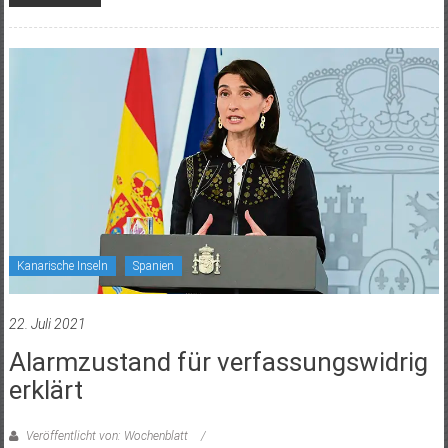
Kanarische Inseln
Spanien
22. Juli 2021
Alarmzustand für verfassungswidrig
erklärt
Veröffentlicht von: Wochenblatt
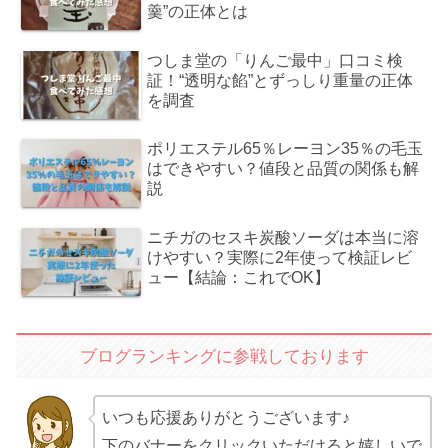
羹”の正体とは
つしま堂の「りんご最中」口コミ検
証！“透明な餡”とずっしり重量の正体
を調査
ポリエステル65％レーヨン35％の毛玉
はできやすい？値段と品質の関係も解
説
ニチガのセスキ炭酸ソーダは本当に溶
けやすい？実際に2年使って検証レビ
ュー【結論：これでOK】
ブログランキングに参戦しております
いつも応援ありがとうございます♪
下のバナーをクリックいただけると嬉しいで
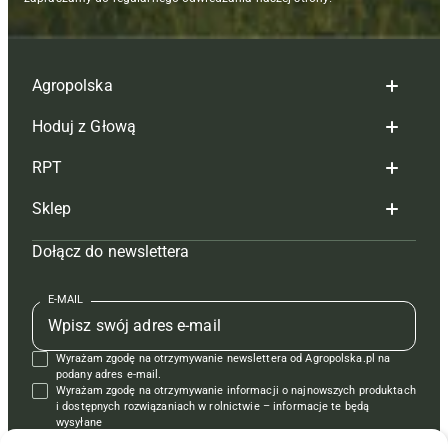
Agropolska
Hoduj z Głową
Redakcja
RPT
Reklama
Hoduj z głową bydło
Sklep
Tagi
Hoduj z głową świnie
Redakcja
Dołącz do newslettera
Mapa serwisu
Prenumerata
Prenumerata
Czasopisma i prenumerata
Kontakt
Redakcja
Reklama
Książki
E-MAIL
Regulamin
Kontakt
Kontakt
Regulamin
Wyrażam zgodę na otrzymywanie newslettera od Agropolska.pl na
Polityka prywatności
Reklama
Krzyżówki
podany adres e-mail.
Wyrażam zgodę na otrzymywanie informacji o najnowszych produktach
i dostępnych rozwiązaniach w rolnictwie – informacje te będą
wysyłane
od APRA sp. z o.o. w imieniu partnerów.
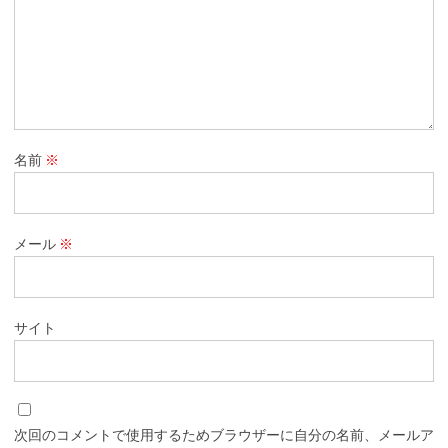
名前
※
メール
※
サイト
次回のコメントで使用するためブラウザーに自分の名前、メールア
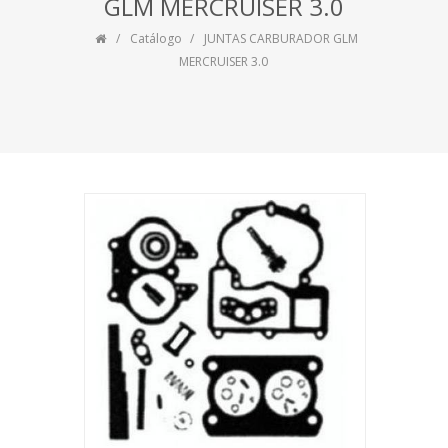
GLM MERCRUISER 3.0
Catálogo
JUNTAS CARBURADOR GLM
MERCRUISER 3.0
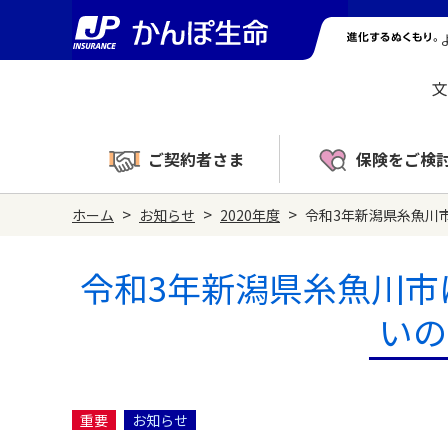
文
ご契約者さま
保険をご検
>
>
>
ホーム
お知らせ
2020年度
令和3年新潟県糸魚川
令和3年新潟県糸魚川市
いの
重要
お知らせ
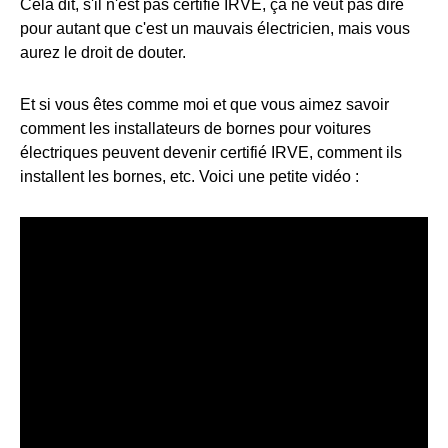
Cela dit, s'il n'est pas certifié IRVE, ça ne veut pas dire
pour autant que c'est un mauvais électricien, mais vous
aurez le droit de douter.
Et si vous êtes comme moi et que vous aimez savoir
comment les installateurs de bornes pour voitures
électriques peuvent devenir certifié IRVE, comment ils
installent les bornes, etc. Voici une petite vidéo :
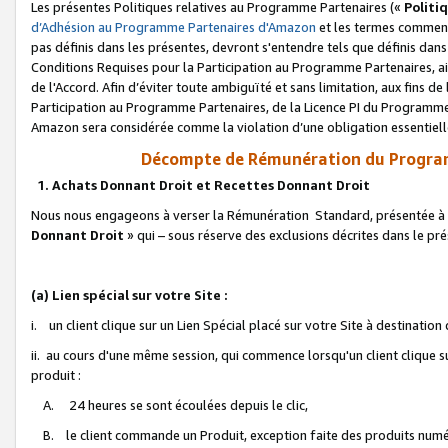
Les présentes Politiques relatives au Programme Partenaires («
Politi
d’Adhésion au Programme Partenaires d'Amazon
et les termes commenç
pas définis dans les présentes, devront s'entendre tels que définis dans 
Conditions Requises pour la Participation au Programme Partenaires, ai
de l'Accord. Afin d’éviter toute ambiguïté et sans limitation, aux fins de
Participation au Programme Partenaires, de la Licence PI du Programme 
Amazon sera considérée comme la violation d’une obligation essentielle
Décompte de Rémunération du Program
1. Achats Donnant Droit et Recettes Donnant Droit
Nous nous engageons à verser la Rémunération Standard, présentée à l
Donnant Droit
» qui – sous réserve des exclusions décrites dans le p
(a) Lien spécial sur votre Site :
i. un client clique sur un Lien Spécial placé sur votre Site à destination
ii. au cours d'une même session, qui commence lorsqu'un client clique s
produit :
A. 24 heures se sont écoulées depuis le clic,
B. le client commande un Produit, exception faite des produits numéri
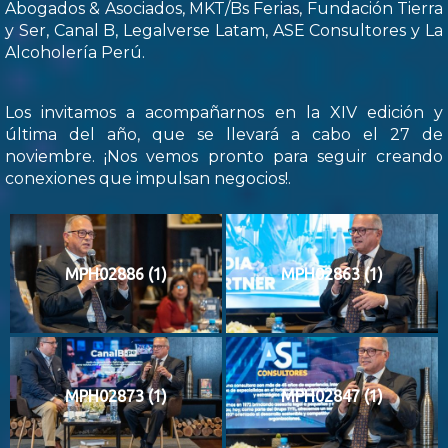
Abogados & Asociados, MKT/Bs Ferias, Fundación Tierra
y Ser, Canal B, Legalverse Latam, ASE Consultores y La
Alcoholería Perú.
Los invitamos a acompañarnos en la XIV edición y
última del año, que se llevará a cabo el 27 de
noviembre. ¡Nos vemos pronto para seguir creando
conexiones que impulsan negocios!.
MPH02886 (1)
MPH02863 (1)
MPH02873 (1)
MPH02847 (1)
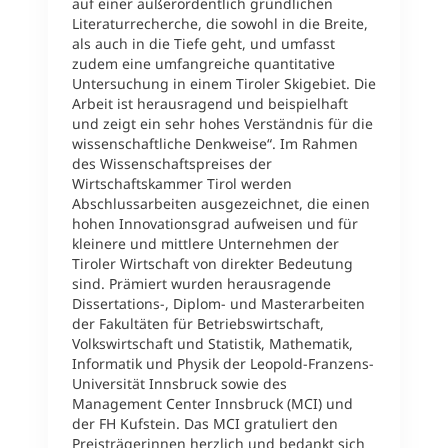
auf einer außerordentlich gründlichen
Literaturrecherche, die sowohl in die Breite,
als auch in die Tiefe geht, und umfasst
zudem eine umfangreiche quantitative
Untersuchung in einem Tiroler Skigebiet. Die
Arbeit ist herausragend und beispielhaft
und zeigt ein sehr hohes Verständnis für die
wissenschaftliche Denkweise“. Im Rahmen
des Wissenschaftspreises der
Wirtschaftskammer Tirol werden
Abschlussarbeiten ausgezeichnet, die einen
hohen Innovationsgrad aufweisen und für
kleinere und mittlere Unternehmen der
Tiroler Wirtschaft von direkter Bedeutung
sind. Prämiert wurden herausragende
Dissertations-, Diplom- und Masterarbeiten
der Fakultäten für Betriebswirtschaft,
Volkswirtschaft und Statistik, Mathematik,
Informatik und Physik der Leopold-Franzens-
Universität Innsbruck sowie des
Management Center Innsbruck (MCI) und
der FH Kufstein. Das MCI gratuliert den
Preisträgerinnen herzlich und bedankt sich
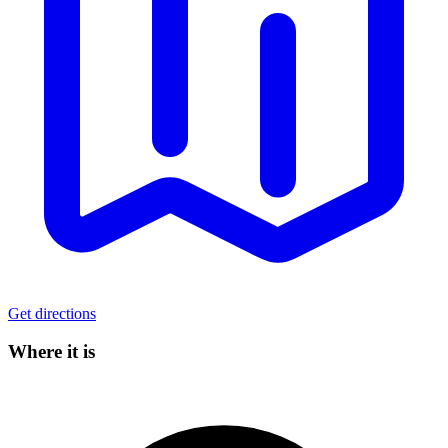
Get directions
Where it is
- - -
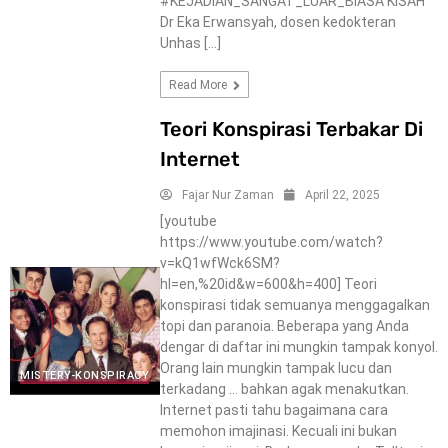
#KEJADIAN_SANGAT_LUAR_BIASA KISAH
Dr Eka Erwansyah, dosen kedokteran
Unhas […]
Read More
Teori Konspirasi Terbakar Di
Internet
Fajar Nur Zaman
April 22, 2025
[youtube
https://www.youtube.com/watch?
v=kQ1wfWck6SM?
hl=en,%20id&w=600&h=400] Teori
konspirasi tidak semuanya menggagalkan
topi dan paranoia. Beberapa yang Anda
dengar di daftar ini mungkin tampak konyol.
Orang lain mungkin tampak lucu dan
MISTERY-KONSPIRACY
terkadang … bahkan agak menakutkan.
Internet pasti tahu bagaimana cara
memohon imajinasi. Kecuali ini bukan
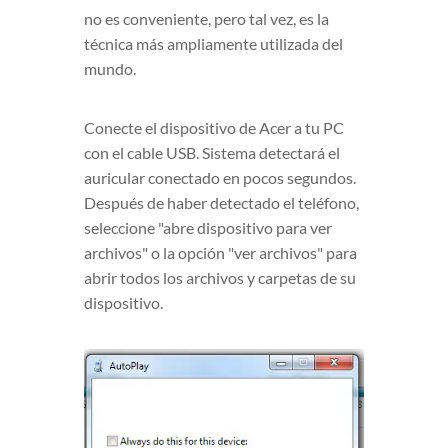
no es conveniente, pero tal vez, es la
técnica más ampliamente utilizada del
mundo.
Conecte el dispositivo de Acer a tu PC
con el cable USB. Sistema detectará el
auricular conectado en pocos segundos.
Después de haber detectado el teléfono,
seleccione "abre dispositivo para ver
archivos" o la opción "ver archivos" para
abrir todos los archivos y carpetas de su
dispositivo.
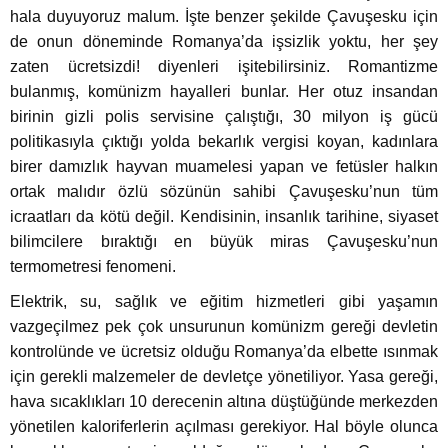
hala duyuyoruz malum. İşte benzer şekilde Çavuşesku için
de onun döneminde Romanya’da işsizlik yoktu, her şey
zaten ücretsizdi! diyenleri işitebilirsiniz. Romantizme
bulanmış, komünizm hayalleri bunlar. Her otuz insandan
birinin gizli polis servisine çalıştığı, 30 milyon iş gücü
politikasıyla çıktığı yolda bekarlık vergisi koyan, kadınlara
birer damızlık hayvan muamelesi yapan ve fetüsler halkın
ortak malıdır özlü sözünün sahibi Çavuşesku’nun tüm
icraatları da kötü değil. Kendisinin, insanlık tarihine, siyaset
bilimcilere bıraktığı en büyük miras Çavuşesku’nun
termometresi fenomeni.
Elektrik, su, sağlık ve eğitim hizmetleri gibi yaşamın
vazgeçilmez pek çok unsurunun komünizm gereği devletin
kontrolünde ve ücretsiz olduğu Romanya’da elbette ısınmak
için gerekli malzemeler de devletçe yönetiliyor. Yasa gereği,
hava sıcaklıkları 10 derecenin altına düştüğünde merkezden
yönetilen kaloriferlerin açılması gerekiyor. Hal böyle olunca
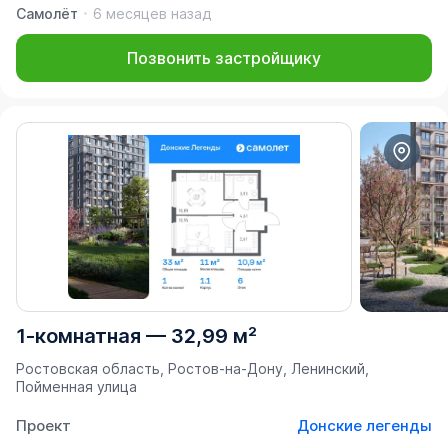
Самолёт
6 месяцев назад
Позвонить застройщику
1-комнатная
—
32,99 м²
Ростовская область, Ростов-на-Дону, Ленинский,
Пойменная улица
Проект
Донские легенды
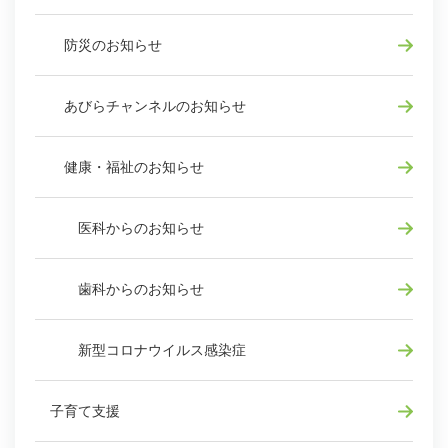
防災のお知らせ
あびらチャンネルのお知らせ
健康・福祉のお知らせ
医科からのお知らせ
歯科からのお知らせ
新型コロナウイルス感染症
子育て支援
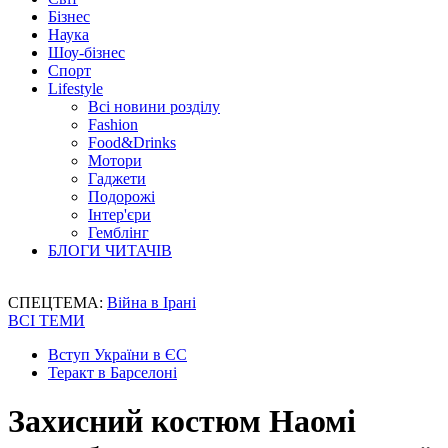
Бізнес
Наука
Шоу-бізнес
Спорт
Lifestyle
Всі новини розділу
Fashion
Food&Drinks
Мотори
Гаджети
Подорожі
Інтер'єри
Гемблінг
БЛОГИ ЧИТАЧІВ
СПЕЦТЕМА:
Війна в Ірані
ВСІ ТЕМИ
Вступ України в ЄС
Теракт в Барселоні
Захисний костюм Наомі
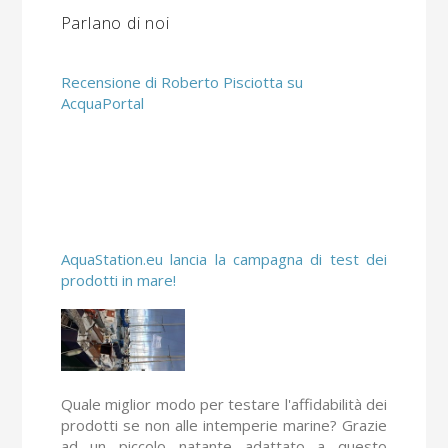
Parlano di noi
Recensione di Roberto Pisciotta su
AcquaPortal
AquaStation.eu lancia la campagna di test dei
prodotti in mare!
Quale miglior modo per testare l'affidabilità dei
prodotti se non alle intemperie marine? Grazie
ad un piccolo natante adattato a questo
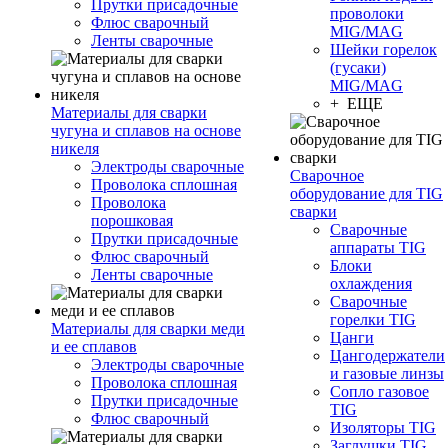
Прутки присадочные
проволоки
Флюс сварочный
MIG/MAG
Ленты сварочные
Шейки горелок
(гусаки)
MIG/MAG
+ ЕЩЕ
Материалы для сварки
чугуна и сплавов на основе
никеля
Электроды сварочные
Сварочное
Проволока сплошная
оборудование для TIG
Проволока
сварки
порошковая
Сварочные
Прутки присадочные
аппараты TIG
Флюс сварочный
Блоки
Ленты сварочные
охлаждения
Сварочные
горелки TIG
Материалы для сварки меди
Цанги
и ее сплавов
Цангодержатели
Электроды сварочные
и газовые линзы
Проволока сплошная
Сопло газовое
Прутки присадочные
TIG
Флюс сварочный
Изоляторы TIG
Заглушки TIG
- - -
WHAT TO PRODUCE: Would you print, exactly as written, every line above from the one holding "оборудование для TIG" through the one holding "Заглушки TIG", with both included and no other lines?

WRITTEN SOLUTION:
оборудование для TIG
Проволока
сварки
порошковая
Сварочные
Прутки присадочные
аппараты TIG
Флюс сварочный
Блоки
Ленты сварочные
охлаждения
Сварочные
горелки TIG
Материалы для сварки меди
Цанги
и ее сплавов
Цангодержатели
Электроды сварочные
и газовые линзы
Проволока сплошная
Сопло газовое
Прутки присадочные
TIG
Флюс сварочный
Изоляторы TIG
Заглушки TIG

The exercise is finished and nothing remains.